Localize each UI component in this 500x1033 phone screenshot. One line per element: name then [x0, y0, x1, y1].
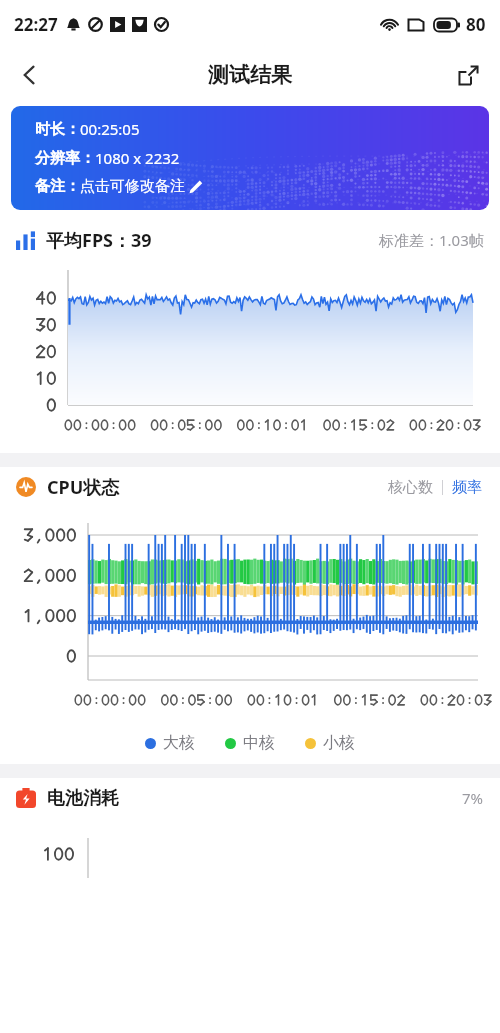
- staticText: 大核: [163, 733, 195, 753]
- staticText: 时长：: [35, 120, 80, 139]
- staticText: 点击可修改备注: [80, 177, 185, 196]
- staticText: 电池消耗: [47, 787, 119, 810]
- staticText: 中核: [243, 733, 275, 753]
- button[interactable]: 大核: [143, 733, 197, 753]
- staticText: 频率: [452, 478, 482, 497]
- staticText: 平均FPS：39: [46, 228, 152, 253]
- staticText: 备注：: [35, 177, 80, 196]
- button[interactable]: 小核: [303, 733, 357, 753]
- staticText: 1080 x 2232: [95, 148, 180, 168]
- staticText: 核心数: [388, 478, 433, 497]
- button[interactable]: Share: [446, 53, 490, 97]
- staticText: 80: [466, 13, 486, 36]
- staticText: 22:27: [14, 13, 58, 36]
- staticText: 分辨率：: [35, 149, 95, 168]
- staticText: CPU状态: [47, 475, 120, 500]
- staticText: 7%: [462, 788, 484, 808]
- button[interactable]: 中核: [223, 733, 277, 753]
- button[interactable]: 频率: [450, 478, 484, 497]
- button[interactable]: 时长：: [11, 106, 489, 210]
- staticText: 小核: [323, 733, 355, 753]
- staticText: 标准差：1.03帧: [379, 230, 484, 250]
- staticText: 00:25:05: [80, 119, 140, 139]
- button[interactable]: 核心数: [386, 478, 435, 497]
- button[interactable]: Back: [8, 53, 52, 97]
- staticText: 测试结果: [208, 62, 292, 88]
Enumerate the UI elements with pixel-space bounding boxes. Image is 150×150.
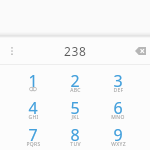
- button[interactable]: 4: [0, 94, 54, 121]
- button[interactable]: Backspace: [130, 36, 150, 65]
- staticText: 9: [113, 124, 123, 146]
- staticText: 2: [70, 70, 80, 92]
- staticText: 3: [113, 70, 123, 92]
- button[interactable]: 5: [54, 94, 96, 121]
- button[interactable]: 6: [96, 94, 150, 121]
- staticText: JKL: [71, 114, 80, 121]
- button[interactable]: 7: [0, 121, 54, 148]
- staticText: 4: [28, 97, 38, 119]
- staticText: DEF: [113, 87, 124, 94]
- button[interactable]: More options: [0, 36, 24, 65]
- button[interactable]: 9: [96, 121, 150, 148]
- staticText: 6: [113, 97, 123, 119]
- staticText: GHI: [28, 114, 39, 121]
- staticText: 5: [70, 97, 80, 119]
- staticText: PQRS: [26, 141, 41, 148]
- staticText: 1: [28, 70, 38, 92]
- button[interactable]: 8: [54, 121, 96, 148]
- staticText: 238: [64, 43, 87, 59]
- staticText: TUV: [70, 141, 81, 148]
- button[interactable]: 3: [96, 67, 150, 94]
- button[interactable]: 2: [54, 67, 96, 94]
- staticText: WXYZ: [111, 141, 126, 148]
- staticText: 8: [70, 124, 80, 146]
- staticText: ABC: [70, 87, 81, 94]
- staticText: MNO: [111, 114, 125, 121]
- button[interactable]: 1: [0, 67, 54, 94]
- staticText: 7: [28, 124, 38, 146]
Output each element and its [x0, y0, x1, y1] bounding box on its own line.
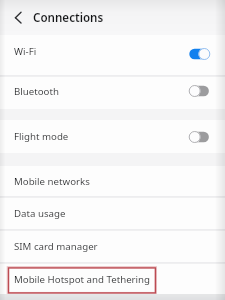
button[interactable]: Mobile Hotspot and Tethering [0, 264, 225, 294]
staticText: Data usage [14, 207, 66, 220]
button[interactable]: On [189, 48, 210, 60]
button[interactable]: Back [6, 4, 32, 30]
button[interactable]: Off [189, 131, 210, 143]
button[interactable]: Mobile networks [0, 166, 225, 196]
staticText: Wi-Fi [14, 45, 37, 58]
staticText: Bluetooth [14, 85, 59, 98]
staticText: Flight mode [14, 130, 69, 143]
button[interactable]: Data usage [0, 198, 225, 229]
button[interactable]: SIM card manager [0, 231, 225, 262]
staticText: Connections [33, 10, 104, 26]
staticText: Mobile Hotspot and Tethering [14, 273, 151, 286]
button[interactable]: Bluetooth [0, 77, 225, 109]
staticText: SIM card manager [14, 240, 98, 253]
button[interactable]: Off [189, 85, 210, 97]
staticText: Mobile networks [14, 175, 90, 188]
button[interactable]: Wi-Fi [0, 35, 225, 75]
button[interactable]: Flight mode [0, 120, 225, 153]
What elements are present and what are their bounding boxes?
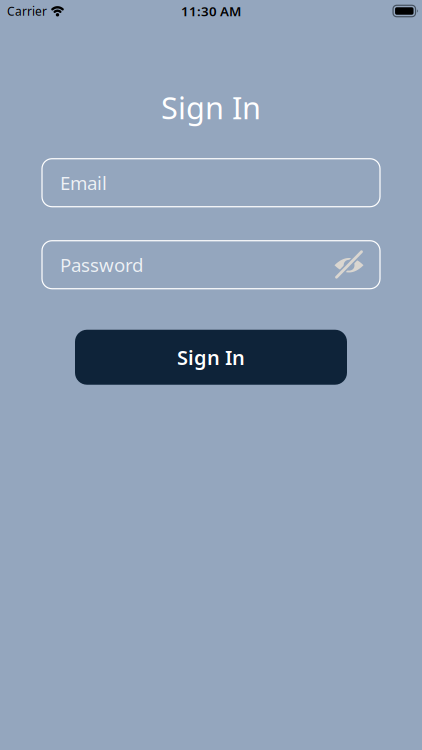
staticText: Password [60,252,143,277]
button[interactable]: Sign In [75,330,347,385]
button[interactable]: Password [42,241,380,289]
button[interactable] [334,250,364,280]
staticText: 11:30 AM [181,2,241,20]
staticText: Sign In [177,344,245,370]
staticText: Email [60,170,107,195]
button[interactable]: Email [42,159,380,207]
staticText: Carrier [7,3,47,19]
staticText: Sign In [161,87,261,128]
§ §
__WHAT THE TASK ASKS__: Lines with the word "Data": tally them across the material and give only the total.

__ANSWER FOR THIS EXERCISE__: 2